Gewöhnungsbedürftig - Weihnachtsschmaus in Norwegen

Alle norwegischen Weihnachtsgerichte haben eines gemeinsam: Sie sind auf eine kleine, feine Art gruselig - für Nicht-Wikinger, die bekanntlich verweichlicht sind. Nachher, nur soviel ist klar, braucht man dringend einen Schnaps.

Fisch hängt zum Trocknen über einem Balken, am Pier einer kleine Anlegestelle

Fangen wir mit dem Norden des Landes an, der Heimat des Stockfischs. Der wird im rauen norwegischen Klima an der Luft getrocknet, bis er bretthart ist oder sprichwörtlich "stock"steif.

Fangen wir mit dem Norden des Landes an, der Heimat des Stockfischs.

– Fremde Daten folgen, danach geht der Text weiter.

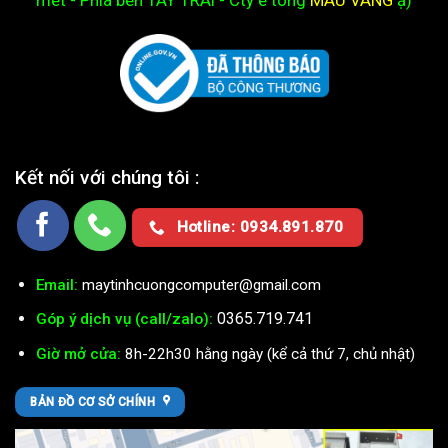
Kết nối với chúng tôi :
Hotline: 0934.891.870
Email:
maytinhcuongcomputer@gmail.com
0365.719.741
Góp ý dịch vụ (call/zalo):
Giờ mở cửa:
8h-22h30 hằng ngày (kể cả thứ 7, chủ nhật)
BẢN ĐỒ CƠ SỞ CHÍNH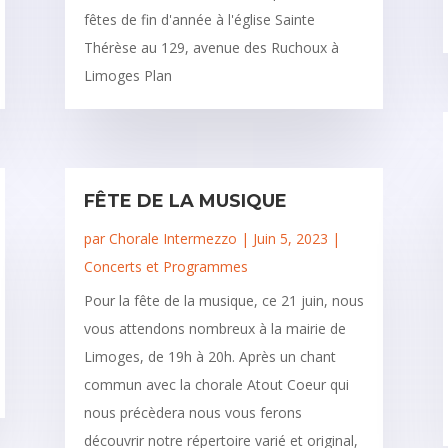
fêtes de fin d'année à l'église Sainte
Thérèse au 129, avenue des Ruchoux à
Limoges Plan
FÊTE DE LA MUSIQUE
par
Chorale Intermezzo
|
Juin 5, 2023
|
Concerts et Programmes
Pour la fête de la musique, ce 21 juin, nous
vous attendons nombreux à la mairie de
Limoges, de 19h à 20h. Après un chant
commun avec la chorale Atout Coeur qui
nous précèdera nous vous ferons
découvrir notre répertoire varié et original,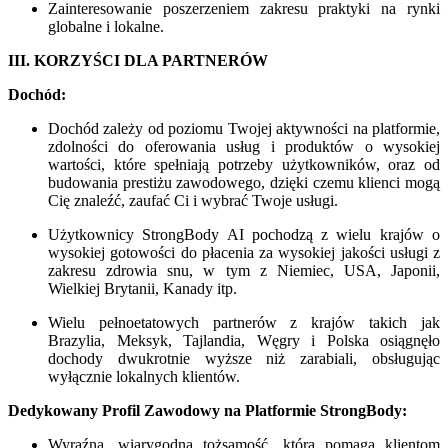
Zainteresowanie poszerzeniem zakresu praktyki na rynki
globalne i lokalne.
III. KORZYŚCI DLA PARTNERÓW
Dochód:
Dochód zależy od poziomu Twojej aktywności na platformie,
zdolności do oferowania usług i produktów o wysokiej
wartości, które spełniają potrzeby użytkowników, oraz od
budowania prestiżu zawodowego, dzięki czemu klienci mogą
Cię znaleźć, zaufać Ci i wybrać Twoje usługi.
Użytkownicy StrongBody AI pochodzą z wielu krajów o
wysokiej gotowości do płacenia za wysokiej jakości usługi z
zakresu zdrowia snu, w tym z Niemiec, USA, Japonii,
Wielkiej Brytanii, Kanady itp.
Wielu pełnoetatowych partnerów z krajów takich jak
Brazylia, Meksyk, Tajlandia, Węgry i Polska osiągnęło
dochody dwukrotnie wyższe niż zarabiali, obsługując
wyłącznie lokalnych klientów.
Dedykowany Profil Zawodowy na Platformie StrongBody:
Wyraźna, wiarygodna tożsamość, która pomaga klientom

Der wird im rauen norwegischen Klima an der Luft getrocknet, bis er bretthart ist oder sprichwörtlich "stock"steif.

Mit Panorama von Berg und Fjord ergibt sich noch eine bezauberndes Bild der an langen Stangen trocknenden Fische.

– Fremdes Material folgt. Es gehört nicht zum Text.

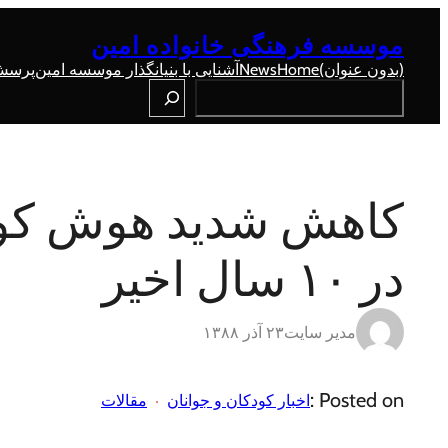
رفتن
به
موسسه فرهنگی خانواده امین
محتوا
(بدون عنوان)
Home
News
آشنایی با بنیانگذار موسسه امین
پرسش 
Search
در ۱۰ سال اخیر
مدیر سایت
۲۳ آذر ۱۳۸۸
Posted on :
اخبار کودکان و جوانان
مقالات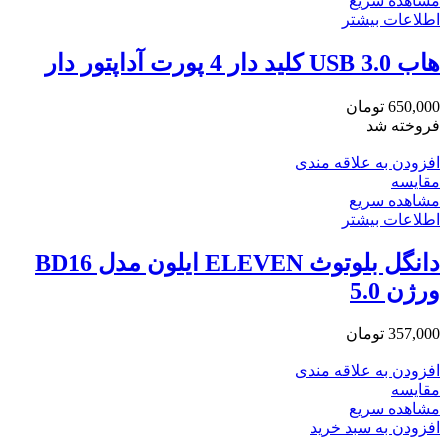
مشاهده سریع
اطلاعات بیشتر
هاب USB 3.0 کلید دار 4 پورت آداپتور دار
650,000
تومان
فروخته شد
افزودن به علاقه مندی
مقایسه
مشاهده سریع
اطلاعات بیشتر
دانگل بلوتوث ELEVEN ایلون مدل BD16
ورژن 5.0
357,000
تومان
افزودن به علاقه مندی
مقایسه
مشاهده سریع
افزودن به سبد خرید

Das ändert sich, geht man näher ran ... In der Form muss der Fisch zuerst in Lauge eingelegt werden, damit er wieder weich wird.

Dabei ist der Fisch so beliebt, dass man ihn sogar bis in die USA exportiert - für Exilnorweger.

In der Lauge bleibt er solange, bis er aufgequollen ist, und gelblich und wie Milchglas schimmert. So kommt er dann auf den Tisch. Dazu reicht man "Ertestuing", also giftgrünes Erbspüree, von dem gemutmaßt wird, dass es das einzige am Lutefisk-Mahl sei, das man einigermaßen heil übersteht.

"Svineribbe" ist die nächste Spezialität. Die Schweinerippe darf für die Norweger gerne eine fette Schwarte haben.

Zum fetttriefenden Fleisch wird dann noch eine besonders fettige Wurst ("Vossokorv") gereicht. Als wenn das noch keine Herausforderung wäre, gibt es als Beilage Steckrübenmatsch und eigentümlich fahle Kartoffeln.

Im westen Norwegens kennt man "Pinnekjött", zu deutsch: Stöckchenfleisch. Zum Jul, dem Weihnachtsfest, holt man sich einen Teil der Rückenrippen eines Schafs.

Die wurden vorher gepökelt und geräuchert. Deshalb müssen sie vor der Zubereitung intensiv gewässert werden.

Danach brauchen sie ganz bestimmt einen starken Schnaps. Die Norweger bevorzugen Aquavit. Besser sie trinken mehr als einen - als Verdauungshilfe. Skål!